2. A Note on Hunting
This story uses much of the terminology of the medieval hunt, for details of which I recommend John Cummin's delightful The Hound and the Hawk: The Art of Medieval Hunting (1988). A hart is a red deer stag of at least ten points (tines on his antlers); a buck is a male fallow deer, and a roebuck is a male roe deer. Raches are running-hounds, the scenthounds that make up the pack; alaunts are stronger and more reckless smooth-coated gazehounds, often brought in to finish off boar and bear; mastiffs are larger still, rough-coated, usually considered too coarse for anything but guarding herd and home.

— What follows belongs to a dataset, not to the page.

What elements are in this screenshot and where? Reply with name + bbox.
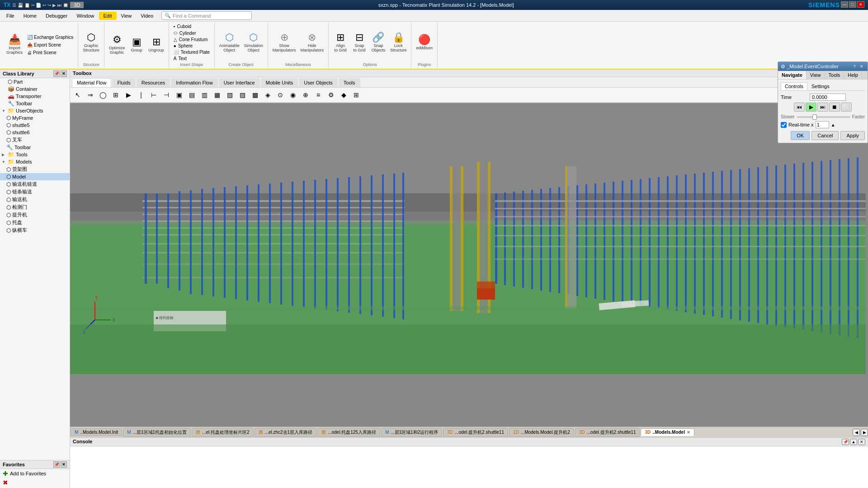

In a classic hart-hunt, the company assembled and its leaders decided on the precise quarry and strategy; relays of running-hounds were placed at appropriate locations along the course the quarry was expected to take; the quarry was unharboured (flushed from cover) and then the chase began. Harts were admired for their speed, endurance, and ruses for throwing the dogs off the scent; even with shrewd planning and relays of fresh hounds, a good chase often took the better part of a day. When the hart was finally worn down, he would turn at bay, defying and threatening the pack. In deference to his nobility, he ought to be slain by the highest-ranking hunter present, afoot, with a sword. After the mort (or death), there was an elaborate procedure for the proper "unmaking" (butchering) of the carcass, which also ought to be done by the highest-ranking member of the company. Finally, the hounds were rewarded with a meal of the viscera, bread soaked in the blood, and occasionally some of the meat.
This style of aristocratic hunting was considered the best possible training for war, and--aside from love and war--the only proper pursuit for a nobleman. It may not have been the only proper pursuit for a High Elf, but The Silmarillion clearly shows that many of the Noldor had a passion for the hunt.